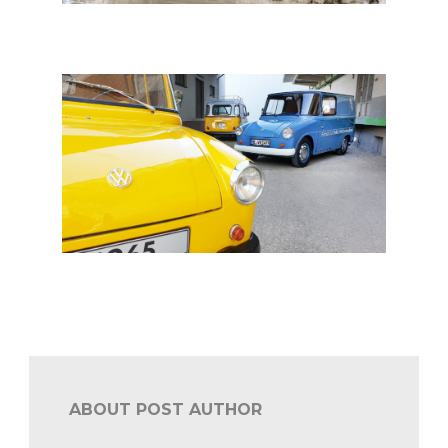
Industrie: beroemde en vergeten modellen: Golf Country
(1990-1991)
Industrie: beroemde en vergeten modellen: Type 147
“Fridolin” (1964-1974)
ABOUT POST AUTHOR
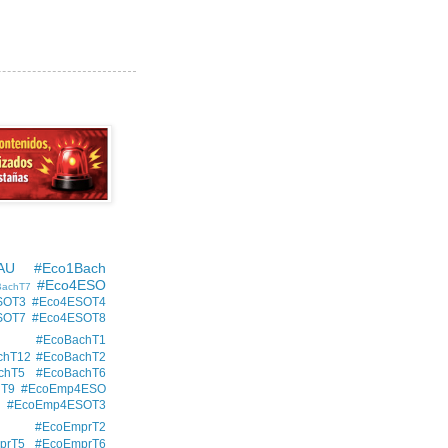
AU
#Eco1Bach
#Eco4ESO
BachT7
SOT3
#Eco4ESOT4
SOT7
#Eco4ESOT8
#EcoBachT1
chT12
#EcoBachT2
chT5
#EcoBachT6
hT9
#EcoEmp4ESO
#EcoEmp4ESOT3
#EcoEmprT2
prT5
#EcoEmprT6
···
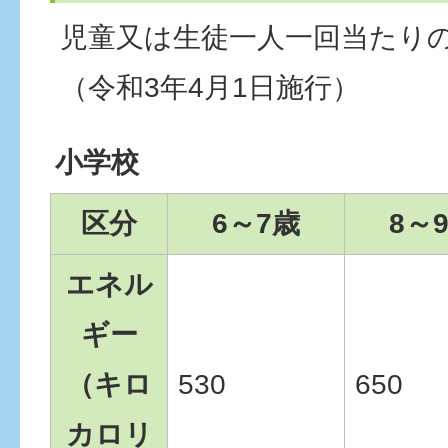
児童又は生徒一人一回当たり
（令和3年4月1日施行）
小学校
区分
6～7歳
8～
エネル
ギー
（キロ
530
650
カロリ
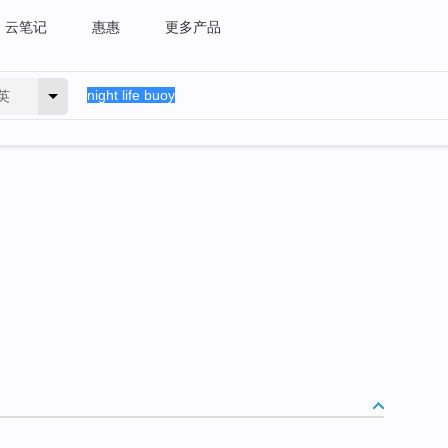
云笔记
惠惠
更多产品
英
···
▶ EXERCISE
Wherever a line of the listing above contains the string "vergeten", copy that line.

▶ OUTPUT FOR THIS EXERCISE
Industrie: beroemde en vergeten modellen: Golf Country
Industrie: beroemde en vergeten modellen: Type 147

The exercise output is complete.